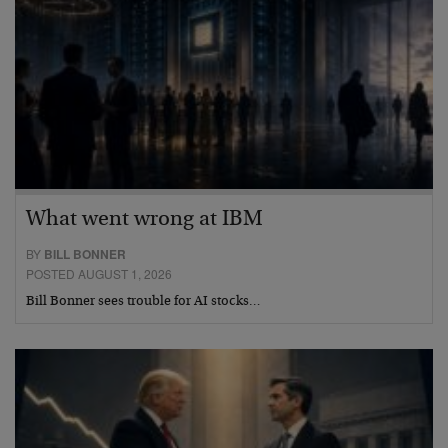
What went wrong at IBM
BY
BILL BONNER
POSTED AUGUST 1, 2026
Bill Bonner sees trouble for AI stocks…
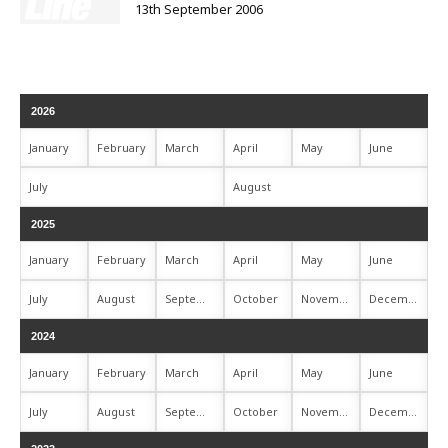
13th September 2006
2026
January
February
March
April
May
June
July
August
2025
January
February
March
April
May
June
July
August
September
October
November
December
2024
January
February
March
April
May
June
July
August
September
October
November
December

- [Task]:
The material is to be reproduced verbatim, and no picture may appear in the copy.

- [Answer]:
What went wrong at IBM
BY
BILL BONNER
POSTED AUGUST 1, 2026
Bill Bonner sees trouble for AI stocks…
13th September 2006
2026
January
February
March
April
May
June
July
August
2025
January
February
March
April
May
June
July
August
September
October
November
December
2024
January
February
March
April
May
June
July
August
September
October
November
December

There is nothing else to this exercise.